REPUBLIKA.CO.ID, JAKARTA -- Direktur Yayasan Pemberdayaan Konsumen Kesehatan Indonesia (YPKKI) Marius Widjajarta mengaku khawatir dengan temuan vaksin palsu yang sudah berproduksi sejak tahun 2003. Marius menyebut penemuan ini sebagai sesuatu yang emergency.
Marius memaparkan, peraturan Kementerian Kesehatan No 35 Tahun 2014 membuat Badan POM tidak dapat lagi melakukan pengawasan terhadap apotek-apotek. Kondisi ini membuat kesehatan masyarakat semakin tidak terjamin.
Marius mencontohkan, obat keras atau obat-obatan atas petunjuk dokter apabila melalui jalur resmi biasanya harus dibeli dari apotek.

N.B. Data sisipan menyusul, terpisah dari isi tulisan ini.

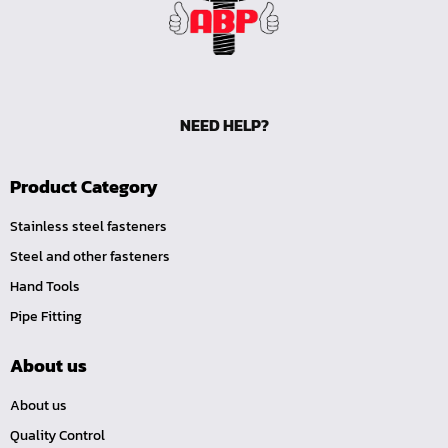
NEED HELP?
Product Category
Stainless steel fasteners
Steel and other fasteners
Hand Tools
Pipe Fitting
About us
About us
Quality Control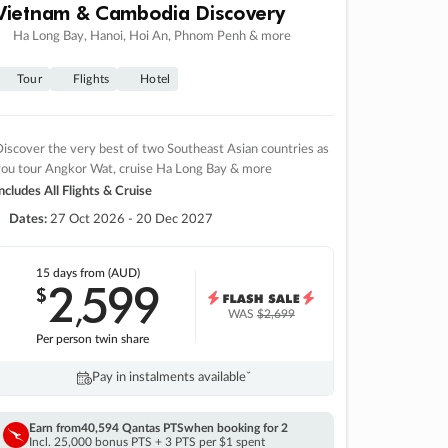
Vietnam & Cambodia Discovery
Ha Long Bay, Hanoi, Hoi An, Phnom Penh & more
Tour
Flights
Hotel
iscover the very best of two Southeast Asian countries as
you tour Angkor Wat, cruise Ha Long Bay & more
ncludes All Flights & Cruise
Dates:
27 Oct 2026 - 20 Dec 2027
15 days
from (AUD)
2
599
$
,
WAS
$2,699
Per person twin share
Pay in instalments availableˇ
Earn from
40,594 Qantas PTS
when booking for 2
Incl. 25,000 bonus PTS + 3 PTS per $1 spent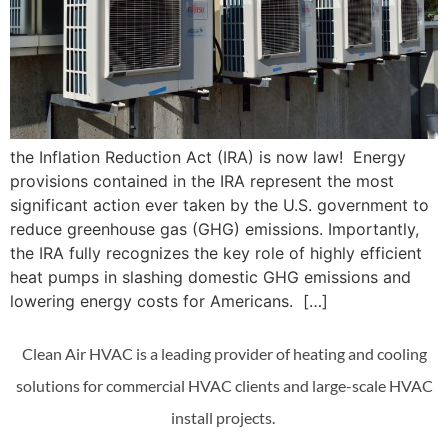
the Inflation Reduction Act (IRA) is now law! Energy
provisions contained in the IRA represent the most
significant action ever taken by the U.S. government to
reduce greenhouse gas (GHG) emissions. Importantly,
the IRA fully recognizes the key role of highly efficient
heat pumps in slashing domestic GHG emissions and
lowering energy costs for Americans. […]
Clean Air HVAC is a leading provider of heating and cooling
solutions for commercial HVAC clients and large-scale HVAC
install projects.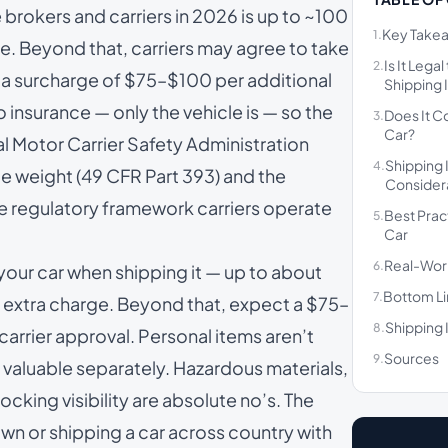
 brokers and carriers in 2026 is up to ~100
Key Take
1.
ine. Beyond that, carriers may agree to take
Is It Lega
2.
th a surcharge of $75–$100 per additional
Shipping I
o insurance — only the vehicle is — so the
Does It C
3.
Car?
ral Motor Carrier Safety Administration
Shipping 
4.
e weight (
49 CFR Part 393
) and the
Consider
he regulatory framework carriers operate
Best Prac
5.
Car
Real-Wor
6.
 your car when shipping it — up to about
Bottom L
7.
no extra charge. Beyond that, expect a $75–
Shipping 
8.
carrier approval. Personal items aren’t
Sources
9.
 valuable separately. Hazardous materials,
cking visibility are absolute no’s. The
wn or shipping a car across country with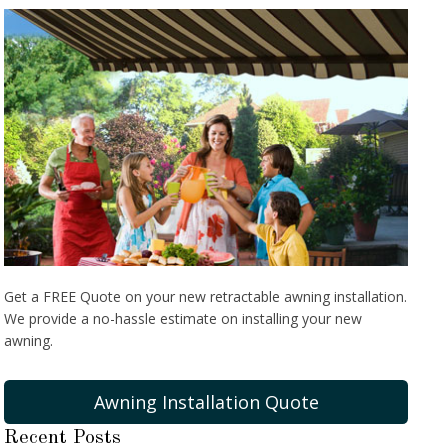
Get a FREE Quote on your new retractable awning installation.
We provide a no-hassle estimate on installing your new
awning.
Awning Installation Quote
Recent Posts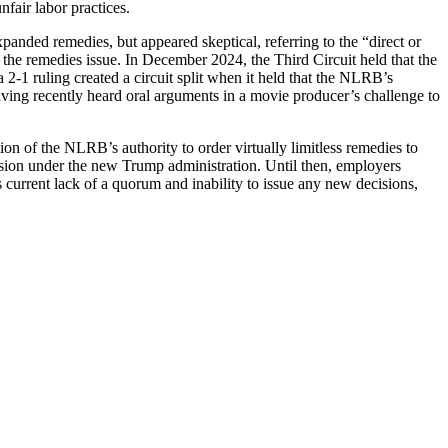
nfair labor practices.
panded remedies, but appeared skeptical, referring to the “direct or
the remedies issue. In December 2024, the Third Circuit held that the
 2-1 ruling created a circuit split when it held that the NLRB’s
aving recently heard oral arguments in a movie producer’s challenge to
tion of the NLRB’s authority to order virtually limitless remedies to
sion under the new Trump administration. Until then, employers
 current lack of a quorum and inability to issue any new decisions,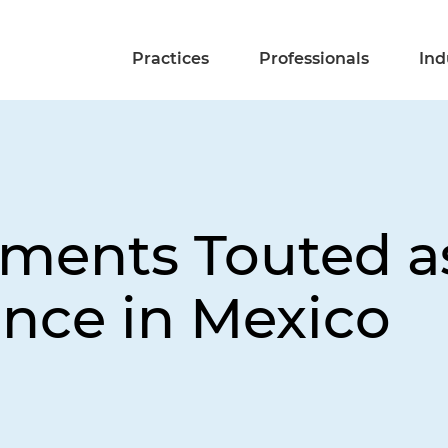
Practices
Professionals
Ind
ments Touted a
nce in Mexico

Sedangkan temuan Bareskrim atas vaksin palsu juga dari sebuah apotek di Jakarta, bukan dari pedagang.
"Jadi kalau seperti ini siapa yang mengawasi apotek? Sekarang yang ngawasin apotek saja tidak jelas, banjir lah yang model-model begini, ini adalah status emergency dari kementerian kesehatan," ujar dia.
Menurut Marius, vaksin yang dilakukan melalui suntikan bisa berbahaya apabila berisi zat yang berbahaya. Bisa saja isinya racun yang berbahaya bagi bayi dan menyebabkan kematian karena pabrik pembuatannya saja tidak steril dan tidak jelas.
"Ini kan vaksin loh suntik dan lagi bayi kan daya tahan tubuhnya rentan, jadi kemana pemerintah khususnya Kementerian Kesehatan dalam pengawasan dan pembinaan. Ini sifatnya sangat-sagat amat emergency," ujar dia.